「少子高齢化」は耳タコだが、「縮小社会・日本」といわれると改めて愕然(がくぜん)とする!
「縮小ニッポンの衝撃」NHKスペシャル取材班著
「縮小社会」という言葉が流行するきっかけになったのが昨年9月に放映されたNHKスペシャル「縮小ニッポンの衝撃」。その内容をそっくり書籍化したのが本書だ。
戦後一貫して地方から都会へと大量に人間を吸い寄せ、富を生み出して全体を成長させてきた日本。東京・大阪などはいわば巨大なバキュームカーの役割を果たしてきたわけだ。しかし今、吸い込むもの自体がなくなろうとしている。その先触れとなったのが自治体破綻で知られた北海道夕張市。Nスペの企画も、札幌放送局が継続的に夕張を取材する中で「数十年後の日本の未来図」が見えてきたことに始まったという。

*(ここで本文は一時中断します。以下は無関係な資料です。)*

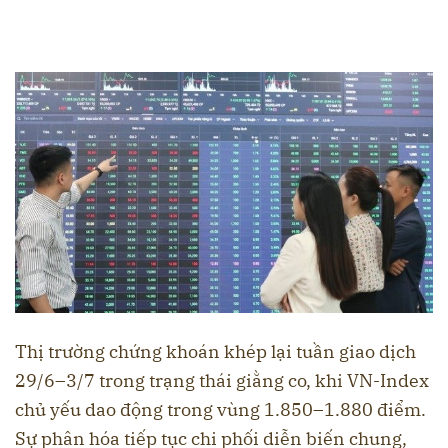
Thị trường chứng khoán khép lại tuần giao dịch
29/6–3/7 trong trạng thái giằng co, khi VN-Index
chủ yếu dao động trong vùng 1.850–1.880 điểm.
Sự phân hóa tiếp tục chi phối diễn biến chung,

国交省の統計によれば2050年、東京オリンピックの30年後までに現在、人の住んでいる地域の2割が「無居住化地域」、6割以上で人口が半数以下になるという。また53年には人口は1億人を下回り、65年には8808万人まで減少する予測というのだ。
東京都内でも、豊島区などは他の地域から転入する人が増えているのに、出生率が下がっているために「自然減」に陥っている。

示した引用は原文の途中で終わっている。